The home season finished, the Cubs headed on the road for their final six regular-season games, still with a chance to catch the Pirates for second place.
The win in Cincinnati made the Cubs' record 92-65. They were eliminated from the division race, but trailed the Pirates by three games, with five games to go, for the top wild-card spot.
Where did that come from?
Many of you likely remember the last week of the 2003 season, when a Cubs team fighting for a division title came to Cincinnati for a three-game series. One of those games was started by Shawn Estes, who had been mostly awful for the Cubs that year. Estes threw a four-hit shutout, a key win for the Cubs in that final week. It was the last game he pitched as a Cub.
If Tuesday's 4-1 Cubs win over the Reds is the last game Dan Haren throws for the Cubs (and it very likely is, and possibly the last game of his career), he goes out with a stunningly good performance. Haren threw 7⅓ shutout innings, allowing just three hits, issuing no walks and striking out six. He'd likely have had the chance to finish the game, but after he gave up a one-out double to Tucker Barnhart in the eighth, Joe Maddon figured that was good enough after 100 Haren pitches and lifted him. He exited to warm applause from... a few hundred Cubs fans who had waited out a 2½-hour rain delay for this one.
Granted that this was against the Reds, who lost their 10th straight and all looked like they'd rather have been anywhere but at Great American Ball Park Tuesday night. But 7⅓ shutout innings is still impressive in the big leagues, no matter who the opponent is.

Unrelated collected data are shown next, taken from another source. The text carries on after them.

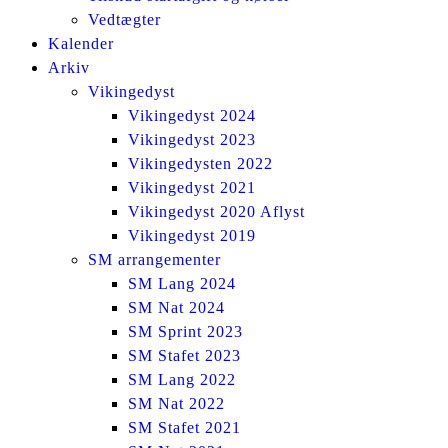
Vedtægter
Kalender
Arkiv
Vikingedyst
Vikingedyst 2024
Vikingedyst 2023
Vikingedysten 2022
Vikingedyst 2021
Vikingedyst 2020 Aflyst
Vikingedyst 2019
SM arrangementer
SM Lang 2024
SM Nat 2024
SM Sprint 2023
SM Stafet 2023
SM Lang 2022
SM Nat 2022
SM Stafet 2021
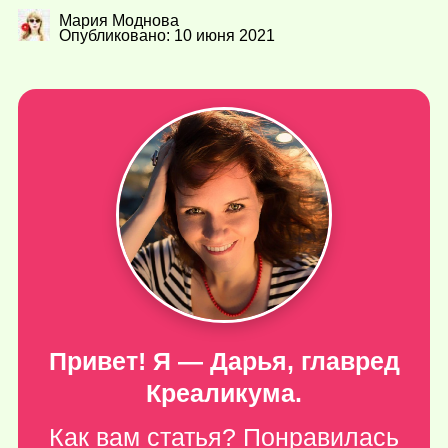
Мария Моднова
Опубликовано: 10 июня 2021
Привет! Я — Дарья, главред
Креаликума.
Как вам статья? Понравилась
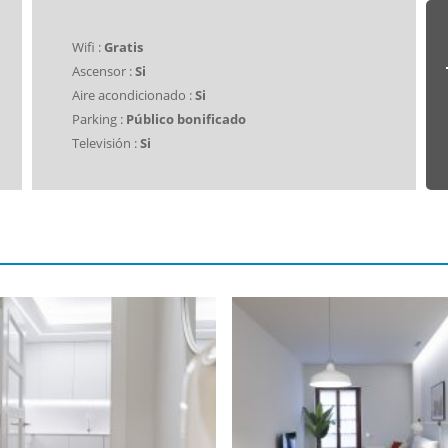
Wifi :
Gratis
Ascensor :
Si
Aire acondicionado :
Si
Parking :
Público bonificado
Televisión :
Si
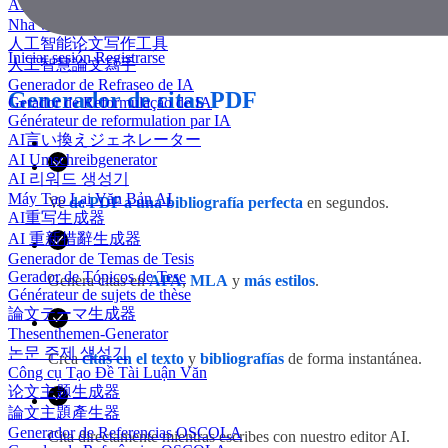
AI 에세이 작성기
Nhà văn luận văn AI
人工智能论文写作工具
Iniciar sesión
Registrarse
人工智慧論文寫手
Generador de Refraseo de IA
Generador de citas PDF
Gerador de Reformulação de IA
Générateur de reformulation par IA
AI言い換えジェネレーター
AI Umschreibgenerator
AI 리워드 생성기
Máy Tạo Lại Văn Bản AI
Ve
de PDF a una bibliografía perfecta
en segundos.
AI重写生成器
AI 重新措辭生成器
Generador de Temas de Tesis
Gerador de Tópicos de Tese
Genera citas en
APA
,
MLA
y
más estilos
.
Générateur de sujets de thèse
論文テーマ生成器
Thesenthemen-Generator
논문 주제 생성기
Crea
citas en el texto
y
bibliografías
de forma instantánea.
Công cụ Tạo Đề Tài Luận Văn
论文主题生成器
論文主題產生器
Generador de Referencias OSCOLA
Cita directamente mientras escribes con nuestro editor AI.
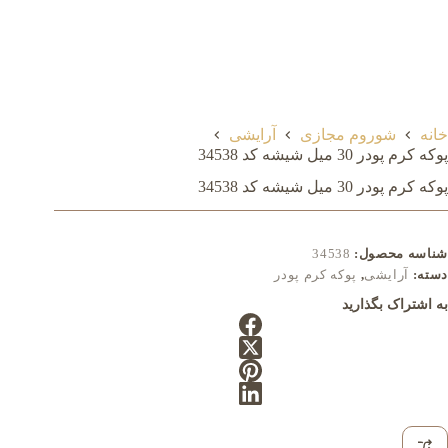
خانه
شوروم مجازی
آرایشی
پوکه کرم پودر 30 میل شيشه کد 34538
پوکه کرم پودر 30 میل شيشه کد 34538
شناسه محصول:
34538
دسته:
آرایشی
,
پوکه کرم پودر
به اشتراک بگذارید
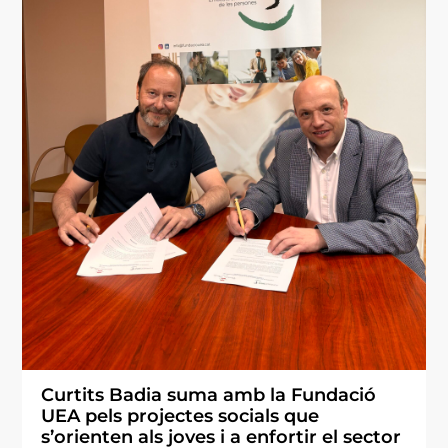
Curtits Badia suma amb la Fundació
UEA pels projectes socials que
s’orienten als joves i a enfortir el sector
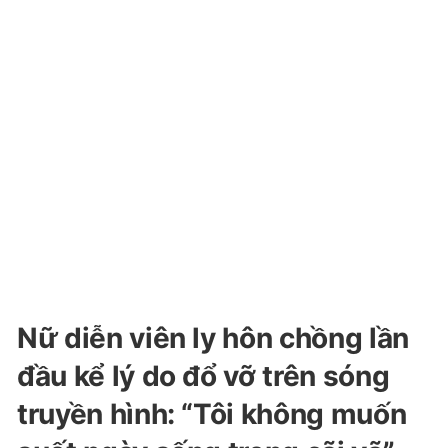
Nữ diễn viên ly hôn chồng lần
đầu kể lý do đổ vỡ trên sóng
truyền hình: “Tôi không muốn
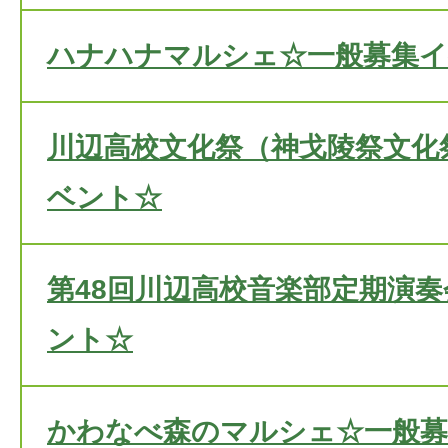
ハナハナマルシェ☆一般募集
川辺高校文化祭（神戈陵祭文化
ベント☆
第48回川辺高校音楽部定期演
ント☆
かわなべ森のマルシェ☆一般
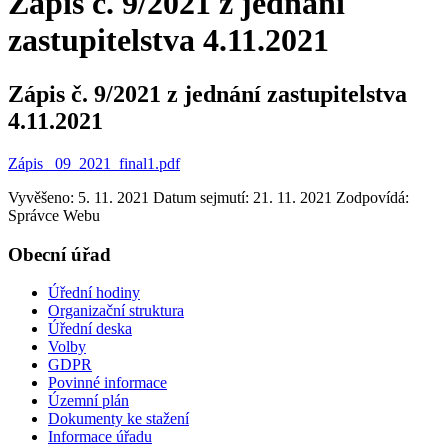
Zápis č. 9/2021 z jednání
zastupitelstva 4.11.2021
Zápis č. 9/2021 z jednání zastupitelstva
4.11.2021
Zápis _09_2021_final1.pdf
Vyvěšeno: 5. 11. 2021
Datum sejmutí: 21. 11. 2021
Zodpovídá:
Správce Webu
Obecní úřad
Úřední hodiny
Organizační struktura
Úřední deska
Volby
GDPR
Povinné informace
Územní plán
Dokumenty ke stažení
Informace úřadu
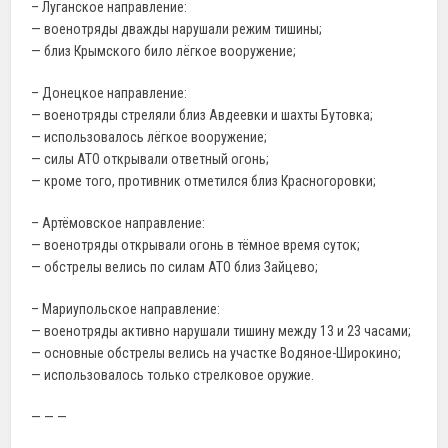
– Луганское направление:
— военотряды дважды нарушали режим тишины;
— близ Крымского било лёгкое вооружение;
– Донецкое направление:
— военотряды стреляли близ Авдеевки и шахты Бутовка;
— использовалось лёгкое вооружение;
— силы АТО открывали ответный огонь;
— кроме того, противник отметился близ Красногоровки;
– Артёмовское направление:
— военотряды открывали огонь в тёмное время суток;
— обстрелы велись по силам АТО близ Зайцево;
– Мариупольское направление:
— военотряды активно нарушали тишину между 13 и 23 часами;
— основные обстрелы велись на участке Водяное-Широкино;
— использовалось только стрелковое оружие.
— — —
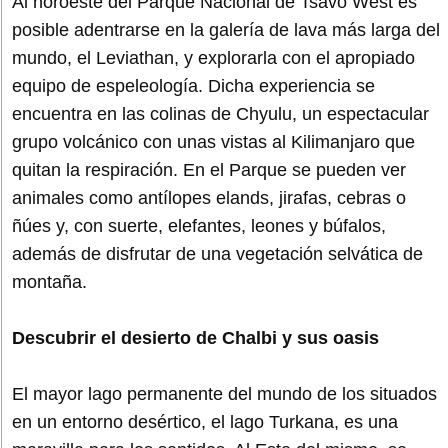
Al noroeste del Parque Nacional de Tsavo West es
posible adentrarse en la galería de lava más larga del
mundo, el Leviathan, y explorarla con el apropiado
equipo de espeleología. Dicha experiencia se
encuentra en las colinas de Chyulu, un espectacular
grupo volcánico con unas vistas al Kilimanjaro que
quitan la respiración. En el Parque se pueden ver
animales como antílopes elands, jirafas, cebras o
ñúes y, con suerte, elefantes, leones y búfalos,
además de disfrutar de una vegetación selvática de
montaña.
Descubrir el desierto de Chalbi y sus oasis
El mayor lago permanente del mundo de los situados
en un entorno desértico, el lago Turkana, es una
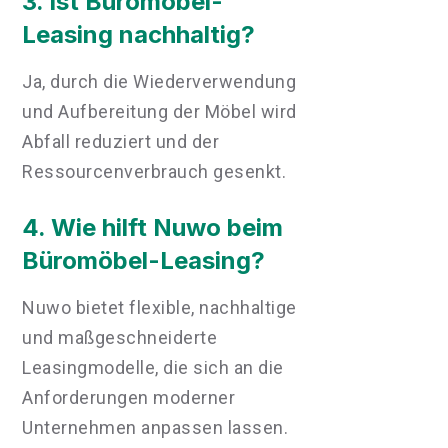
3. Ist Büromöbel-
Leasing nachhaltig?
Ja, durch die Wiederverwendung
und Aufbereitung der Möbel wird
Abfall reduziert und der
Ressourcenverbrauch gesenkt.
4. Wie hilft Nuwo beim
Büromöbel-Leasing?
Nuwo bietet flexible, nachhaltige
und maßgeschneiderte
Leasingmodelle, die sich an die
Anforderungen moderner
Unternehmen anpassen lassen.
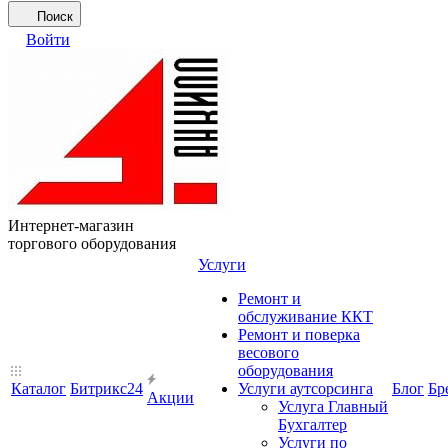
Поиск
Войти
Интернет-магазин
торгового оборудования
Услуги
Ремонт и
обслуживание ККТ
Ремонт и поверка
весового
оборудования
Каталог
Битрикс24
Услуги аутсорсинга
Блог
Бр
Акции
Услуга Главный
Бухгалтер
Услуги по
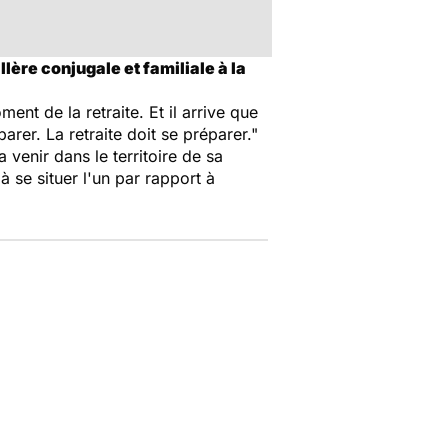
lère conjugale et familiale à la
t de la retraite. Et il arrive que
arer. La retraite doit se préparer."
venir dans le territoire de sa
à se situer l'un par rapport à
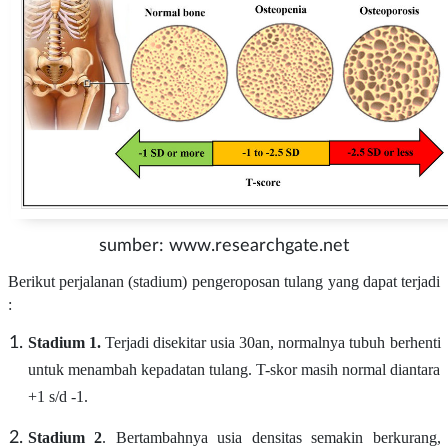
sumber: www.researchgate.net
Berikut perjalanan (stadium) pengeroposan tulang yang dapat terjadi
:
Stadium 1.
Terjadi disekitar usia 30an, normalnya tubuh berhenti
untuk menambah kepadatan tulang. T-skor masih normal diantara
+1 s/d -1.
Stadium 2
. Bertambahnya usia densitas semakin berkurang,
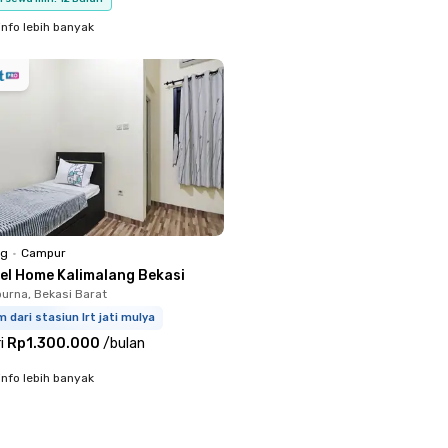
info lebih banyak
ng
•
Campur
'el Home Kalimalang Bekasi
rna, Bekasi Barat
m dari stasiun lrt jati mulya
i
Rp1.300.000
/
bulan
info lebih banyak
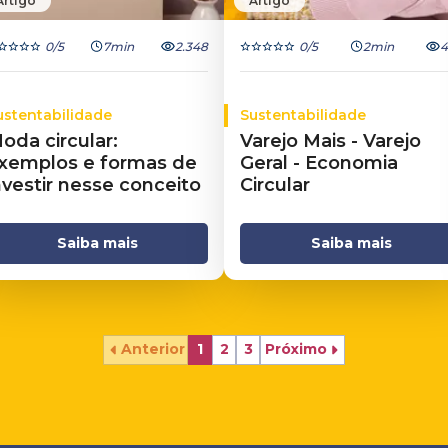
Artigo
Artigo
0
/5
7min
2.348
0
/5
2min
4
ustentabilidade
Sustentabilidade
oda circular:
Varejo Mais - Varejo
xemplos e formas de
Geral - Economia
nvestir nesse conceito
Circular
Saiba mais
Saiba mais
Anterior
1
2
3
Próximo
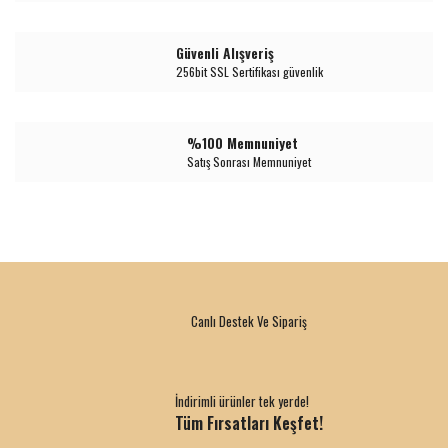
Güvenli Alışveriş
256bit SSL Sertifikası güvenlik
%100 Memnuniyet
Satış Sonrası Memnuniyet
Canlı Destek Ve Sipariş
İndirimli ürünler tek yerde!
Tüm Fırsatları Keşfet!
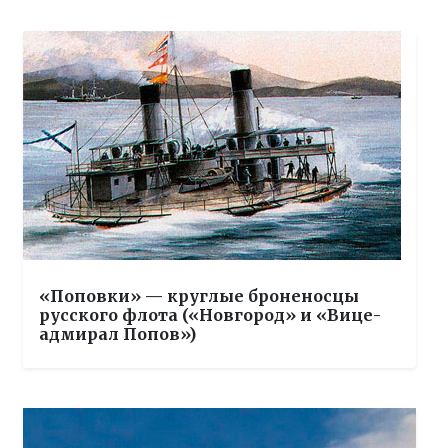
«Поповки» — круглые броненосцы
русского флота («Новгород» и «Вице-
адмирал Попов»)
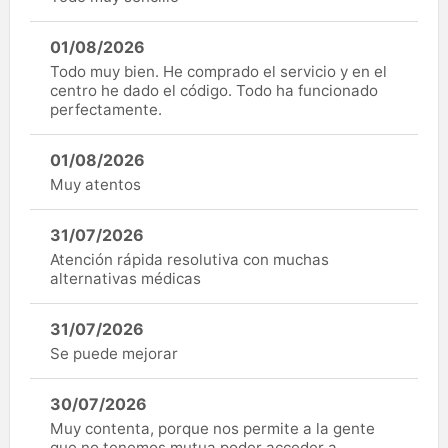
01/08/2026
Todo muy bien. He comprado el servicio y en el
centro he dado el código. Todo ha funcionado
perfectamente.
01/08/2026
Muy atentos
31/07/2026
Atención rápida resolutiva con muchas
alternativas médicas
31/07/2026
Se puede mejorar
30/07/2026
Muy contenta, porque nos permite a la gente
que no tenemos mutua poder acceder a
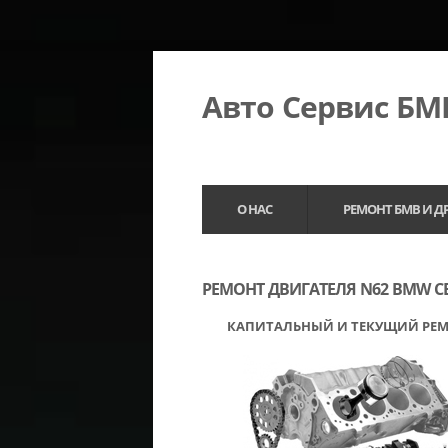
Авто Сервис Б
О НАС
РЕМОНТ БМВ И Д
РЕМОНТ ДВИГАТЕЛЯ N62 BMW СЕР
КАПИТАЛЬНЫЙ И ТЕКУЩИЙ РЕ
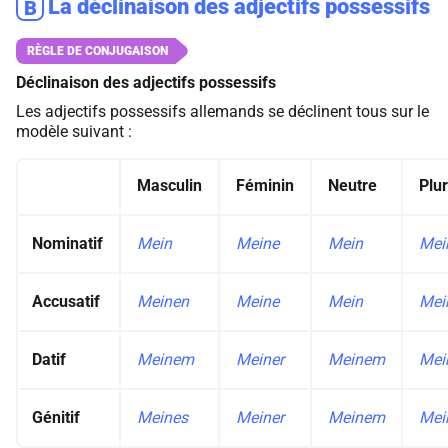
La déclinaison des adjectifs possessifs
B
Déclinaison des adjectifs possessifs
Les adjectifs possessifs allemands se déclinent tous sur le
modèle suivant :
Masculin
Féminin
Neutre
Plur
Nominatif
Mein
Meine
Mein
Mei
Accusatif
Meinen
Meine
Mein
Mei
Datif
Meinem
Meiner
Meinem
Mei
Génitif
Meines
Meiner
Meinem
Mei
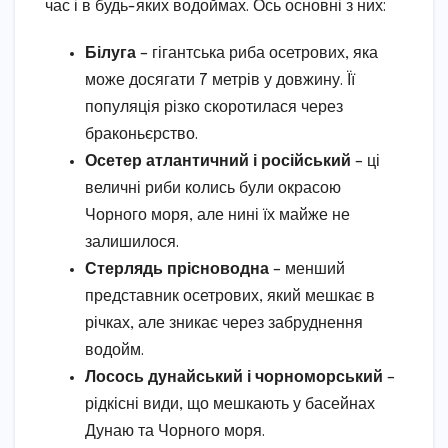
час і в будь-яких водоймах. Ось основні з них:
Білуга
– гігантська риба осетрових, яка
може досягати 7 метрів у довжину. Її
популяція різко скоротилася через
браконьєрство.
Осетер атлантичний і російський
– ці
величні риби колись були окрасою
Чорного моря, але нині їх майже не
залишилося.
Стерлядь прісноводна
– менший
представник осетрових, який мешкає в
річках, але зникає через забруднення
водойм.
Лосось дунайський і чорноморський
–
рідкісні види, що мешкають у басейнах
Дунаю та Чорного моря.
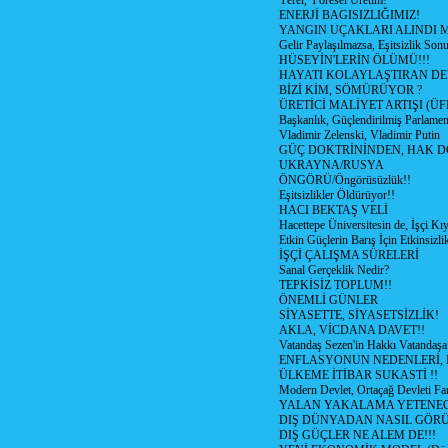
Yerel, Yöresel Üretim!
ENERJİ BAGISIZLIĞIMIZ!
YANGIN UÇAKLARI ALINDI M
Gelir Paylaşılmazsa, Eşitsizlik Sonu
HÜSEYİN'LERİN ÖLÜMÜ!!!
HAYATI KOLAYLAŞTIRAN D
BİZİ KİM, SÖMÜRÜYOR ?
ÜRETİCİ MALİYET ARTIŞI (ÜF
Başkanlık, Güçlendirilmiş Parlamen
Vladimir Zelenski, Vladimir Putin
GÜÇ DOKTRİNİNDEN, HAK D
UKRAYNA/RUSYA
ÖNGÖRÜ/Öngörüsüzlük!!
Eşitsizlikler Öldürüyor!!
HACI BEKTAŞ VELİ
Hacettepe Üniversitesin de, İşçi Kıy
Etkin Güçlerin Barış İçin Etkinsizlik
İŞÇİ ÇALIŞMA SÜRELERİ
Sanal Gerçeklik Nedir?
TEPKİSİZ TOPLUM!!
ÖNEMLİ GÜNLER
SİYASETTE, SİYASETSİZLİK!
AKLA, VİCDANA DAVET!!
Vatandaş Sezen'in Hakkı Vatandaşa
ENFLASYONUN NEDENLERİ, N
ÜLKEME İTİBAR SUKASTİ !!
Modern Devlet, Ortaçağ Devleti Far
YALAN YAKALAMA YETENEG
DIŞ DÜNYADAN NASIL GÖR
DIŞ GÜÇLER NE ALEM DE!!!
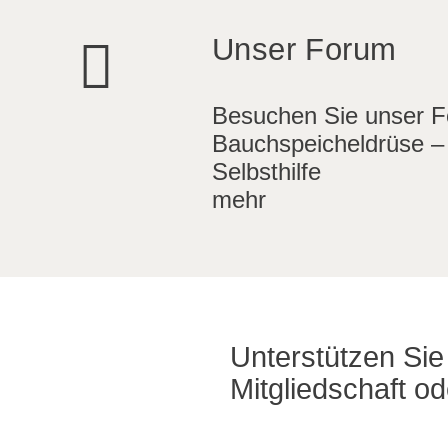
Unser Forum
Besuchen Sie unser 
Bauchspeicheldrüse –
Selbsthilfe
mehr
Unterstützen Sie 
Mitgliedschaft o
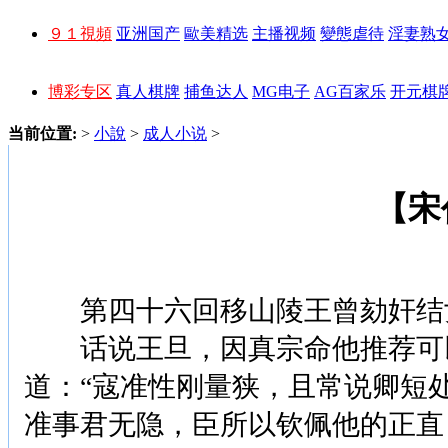
９１視頻
亚洲国产
歐美精选
主播视频
變態虐待
淫妻熟
博彩专区
真人棋牌
捕鱼达人
MG电子
AG百家乐
开元棋
当前位置:
>
小說
>
成人小说
>
【宋
第四十六回移山陵王曾劾奸结
话说王旦，因真宗命他推荐可以
道：“寇准性刚量狭，且常说卿短
准事君无隐，臣所以钦佩他的正直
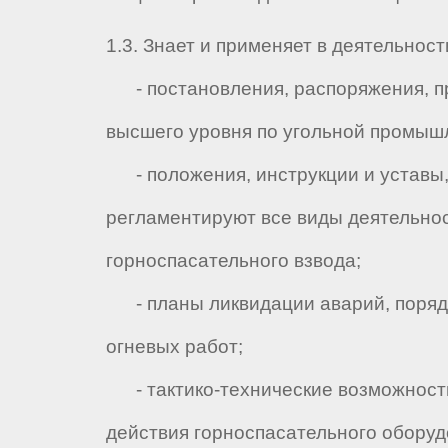
1.3. Знает и применяет в деятельност
- постановления, распоряжения, п
высшего уровня по угольной промыш
- положения, инструкции и уставы,
регламентируют все виды деятельно
горноспасательного взвода;
- планы ликвидации аварий, поряд
огневых работ;
- тактико-технические возможност
действия горноспасательного оборуд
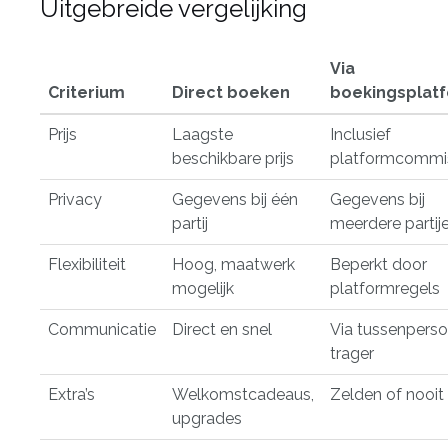
Uitgebreide vergelijking
Via
Criterium
Direct boeken
boekingsplat
Prijs
Laagste
Inclusief
beschikbare prijs
platformcommi
Privacy
Gegevens bij één
Gegevens bij
partij
meerdere partij
Flexibiliteit
Hoog, maatwerk
Beperkt door
mogelijk
platformregels
Communicatie
Direct en snel
Via tussenperso
trager
Extra’s
Welkomstcadeaus,
Zelden of nooit
upgrades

The Cubs scored all their runs in the first inning when Reds starter Josh Smith had neither command nor control. Dexter Fowler led off with a single and Kyle Schwarber walked. After Kris Bryant struck out, Anthony Rizzo was hit by a pitch.
That was the No. 30 HBP this year for Rizzo. He became the eighth player in major-league history to be plunked 30 or more times in a season, but just the second to also have 30 or more home runs (Don Baylor did that in 1986). Here are the other seven 30-HBP guys:
Rizzo has said he's not particularly trying to do this, but his crowding-the-plate stance would seem to invite it. In any case it's helped his on-base percentage, which ranks fifth in the National League at .388.
With the bases then loaded, Tommy La Stella hit a ball that started to sail past Reds center fielder Jason Bourgeois. Bourgeois caught it at full extension. If he doesn't grab the ball where he did, it likely rolls to the center-field wall for at least three runs and possibly an inside-the-park grand slam. Fowler scored to make it 1-0, Miguel Montero then doubled in two runs and Javier Baez singled in the fourth run of the inning.
Everyone pretty much could have gone home at that point. The Cubs had only five more hits on the night, all singles, and Haren stifled the Reds until he departed after Barnhart's double. Carl Edwards Jr. entered and finished off the eighth inning without incident. He might have finished off the ninth, too, except Austin Jackson misplayed a line drive hit by Bourgeois, who wound up on third base. Looked like Jackson might have lost it in the lights; he's a better outfielder than that, though in his defense he had never played right field in the major leagues until he came to the Cubs.
Bourgeois scored on an infield out. The run was unearned, but it ruined the chance for the Cubs to post three straight shutouts. No Cubs team has done that since 1992.
Edwards then walked Joey Votto and Maddon summoned Travis Wood to face Skip Schumaker. It took Wood just two pitches to end the game. Schumaker hit into a double play and the Cubs had their 92nd win of the season. Just three post-1945 Cubs teams have won more: 1989 (93), 1984 (96) and 2008 (97), and with five games left in the season the Cubs could conceivably catch all of those squads.
The win increased, just by a bit, the very small chance that the Cubs could catch the Pirates and host the wild-card game next week. Here are the scenarios after the Cubs' win and the Pirates/Cardinals rainout Tuesday night, with five games remaining for both teams:
If the Cubs go 5-0, the Pirates must go 2-3 to tie at 97 wins If the Cubs go 4-1, the Pirates must go 1-4 to tie at 96 wins If the Cubs go 3-2, the Pirates must go 0-5 to tie at 95 wins
It is, obviously, still a longshot. If the Cubs keep winning, it becomes less farfetched every day, especially since the Pirates have a 6-10 record against the Reds, who they host this weekend after they finish up their series with the Cardinals with a split doubleheader Wednesday.
The Cubs, meanwhile, will try to make it two straight over the Reds and four consecutive wins overall this evening, with Jon Lester facing Anthony DeSclafani.